In the world of AI-powered coding, Codex has been a game-changer, but it often suffers from a critical flaw—writing code without clear context or structure. Enter a 210k+ Star open-source tool that revolutionizes how Codex (and other AI coding agents like Claude Code, Gemini CLI, Cursor, and Copilot) works. This tool turns your AI from a code-slinging machine into a disciplined software engineer, complete with requirements gathering, testing, and project management.
From Random Coding to Structured Engineering
Traditional AI coding tools like Codex often jump straight into writing code, leading to mismatched requirements and buggy outputs. This open-source solution flips the script with four phases:
- Requirement Clarification: Forces a brainstorming session to turn vague ideas into clear, actionable requirements.
- Implementation Planning: Breaks down the design into small, reviewable chunks, ensuring you understand each step.
- Test-Driven Development (TDD): Follows a red-green-refactor cycle—writing failing tests first, then implementing code, and finally refactoring.
- Sub-Agent Driven Development: Deploys a team of sub-agents to handle tasks like testing, implementation, and code review in parallel.
Step 1: Install the Tool
This tool is MIT-licensed and free. Install it with a single command:
# Example installation command
npm install -g [tool-name]
# or
pip install [tool-name]
Step 2: Initialize a Project with Requirement Gathering
Start by prompting the AI to build something. Instead of coding, it will first ask clarifying questions. For example, if you want a to-do list app:
User: Build a to-do list app with storage and task management.
AI: Let's clarify:
- What storage backend? (Local storage, API, database)
- Do you need user authentication?
- What task operations? (Add, delete, mark as done, etc.)
- Any UI preferences? (CLI, web, desktop)
Step 3: Approve the Implementation Plan
Once requirements are clear, the AI generates a step-by-step plan:
Implementation Plan:
1. Create storage.ts to handle local storage operations.
2. Write tests for addTodo in addTodo.test.ts.
3. Implement addTodo in todo.ts.
4. Build UI component TodoList.vue.
Review and approve each step before proceeding.
Step 4: Let Sub-Agents Do the Work
The tool deploys sub-agents for each task:
- Testing Agent: Writes failing tests first (red phase).
- Implementation Agent: Writes code to make tests pass (green phase).
- Review Agent: Checks code quality and suggests refactors.
Sample test from addTodo.test.ts:
import { addTodo } from './todo';
test('addTodo adds a task to the list', () => {
const initialTodos = [];
const newTodo = { id: 1, text: 'Learn AI Engineering', done: false };
expect(addTodo(initialTodos, newTodo)).toContain(newTodo);
});
Corresponding implementation in todo.ts:
export interface Todo {
id: number;
text: string;
done: boolean;
}
export function addTodo(todos: Todo[], newTodo: Todo): Todo[] {
return [...todos, newTodo];
}
Step 5: Refactor and Submit
After tests pass, the refactoring agent optimizes the code. Finally, the tool handles version control:
git add .
git commit -m "Implement addTodo with tests"
git push
Why This Works Across Multiple AI Coding Agents
This tool isn't limited to Codex. It works with Claude Code, Gemini CLI, Cursor, Copilot, and more. The secret is a standardized interface that adapts to different AI agents, so you get consistent engineering practices regardless of the tool.
常见问题
Is this tool a replacement for Codex or Claude Code?

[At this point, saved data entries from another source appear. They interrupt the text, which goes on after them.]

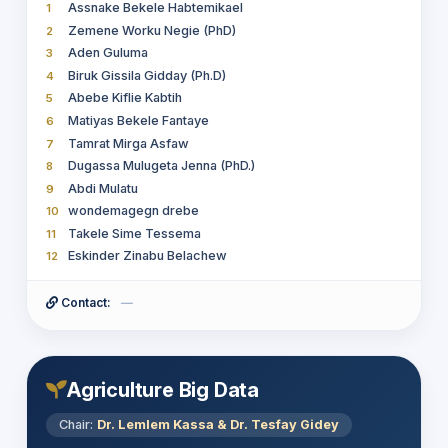
Zuriash Mamo
26
Assnake Bekele Habtemikael
1
Tesfay Gidey Hailu
27
Zemene Worku Negie (PhD)
2
Adugna Abdi Woldesemayat
28
Aden Guluma
3
Getnet Assefa Habete
29
Biruk Gissila Gidday (Ph.D)
4
Dr. Surafel Luelseged
30
Abebe Kiflie Kabtih
5
Matiyas Bekele Fantaye
6
Tamrat Mirga Asfaw
7
Dugassa Mulugeta Jenna (PhD.)
8
Abdi Mulatu
9
wondemagegn drebe
10
Takele Sime Tessema
11
Eskinder Zinabu Belachew
12
Contact:
—
Agriculture Big Data
Chair:
Dr. Lemlem Kassa & Dr. Tesfay Gidey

No. It's a workflow layer on top of existing AI coding agents. Think of it as a project manager that sits between you and the AI, enforcing structured development practices. You still use Codex or Claude Code for the actual code generation — this tool ensures the output is engineering-grade rather than ad-hoc.
Do I need to know TDD to use this tool?
The tool guides you through TDD automatically, so prior TDD knowledge helps but isn't required. The sub-agents handle test writing, implementation, and refactoring in sequence. Over time, you'll naturally absorb TDD principles by watching the workflow.
Can I use this with my existing projects?
Yes. The tool works with both new and existing codebases. For existing projects, it can generate tests for uncovered code and suggest refactors based on the established patterns in your codebase.